WHAT NEEDS TO BE DONE
Every line in the data below that has the word "лікування" should be returned.

DATA FOR REVIEW
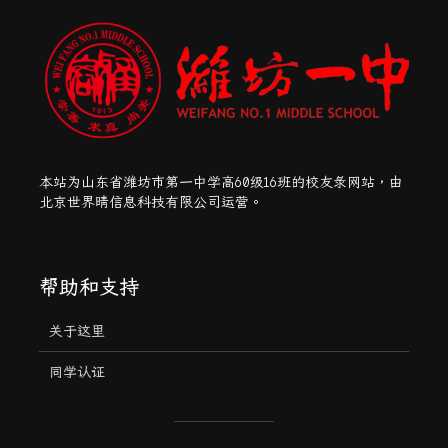
本站为山东省潍坊市第一中学高60级16班的校友录网站，由
北京世界晴信息科技有限公司运营。
帮助和支持
关于这里
同学认证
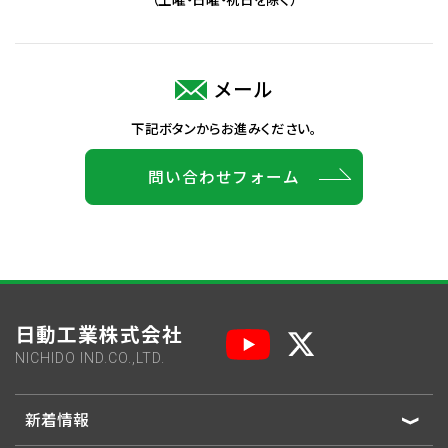
メール
下記ボタンからお進みください。
問い合わせフォーム
日動工業株式会社
NICHIDO IND.CO.,LTD.
新着情報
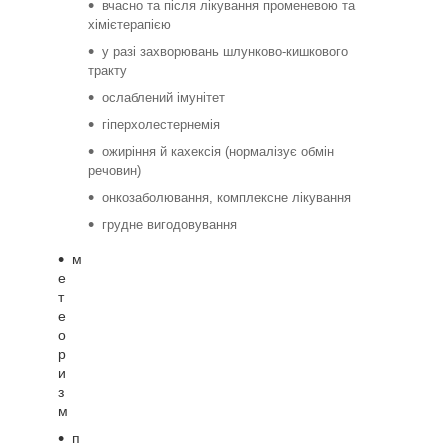
вчасно та після лікування променевою та
хімієтерапією
у разі захворювань шлунково-кишкового
тракту
ослаблений імунітет
гіперхолестернемія
ожиріння й кахексія (нормалізує обмін
речовин)
онкозаболювання, комплексне лікування
грудне вигодовування
м
е
т
е
о
р
и
з
м
п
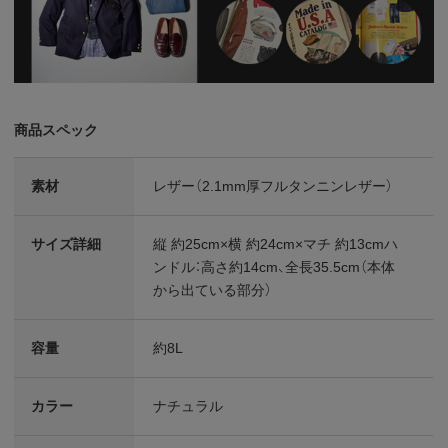
商品スペック
素材
レザー（2.1mm厚フルタンニンレザー）
サイズ詳細
縦 約25cm×横 約24cm×マチ 約13cmハ
ンドル：高さ約14cm、全長35.5cm（本体
から出ている部分）
容量
約8L
カラー
ナチュラル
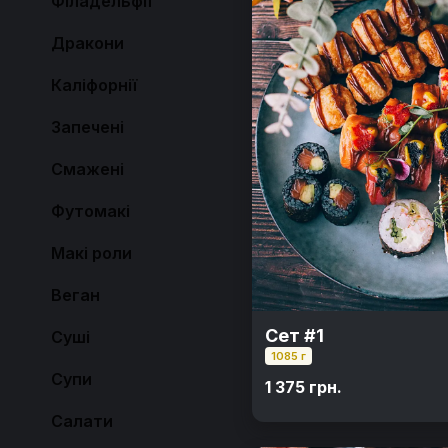
Філадельфії
Дракони
Каліфорнії
Запечені
Смажені
Футомакі
Макі роли
Веган
Сет #1
Суші
1085 г
Супи
1 375 грн.
Салати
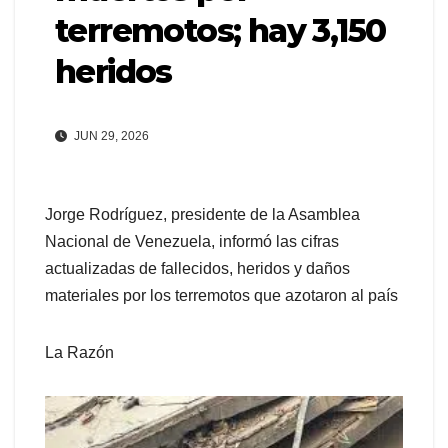
terremotos; hay 3,150
heridos
JUN 29, 2026
Jorge Rodríguez, presidente de la Asamblea
Nacional de Venezuela, informó las cifras
actualizadas de fallecidos, heridos y daños
materiales por los terremotos que azotaron al país
La Razón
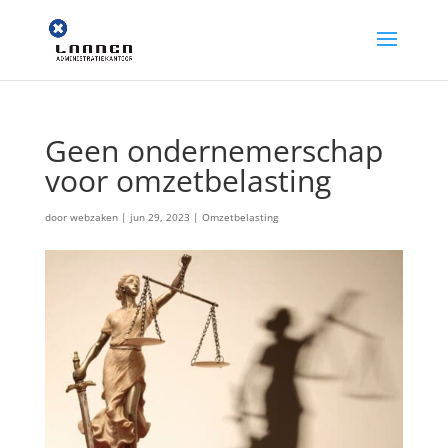
Geen ondernemerschap
voor omzetbelasting
door
webzaken
|
jun 29, 2023
|
Omzetbelasting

FINISHED EXERCISE
вчасно та після лікування променевою та
онкозаболювання, комплексне лікування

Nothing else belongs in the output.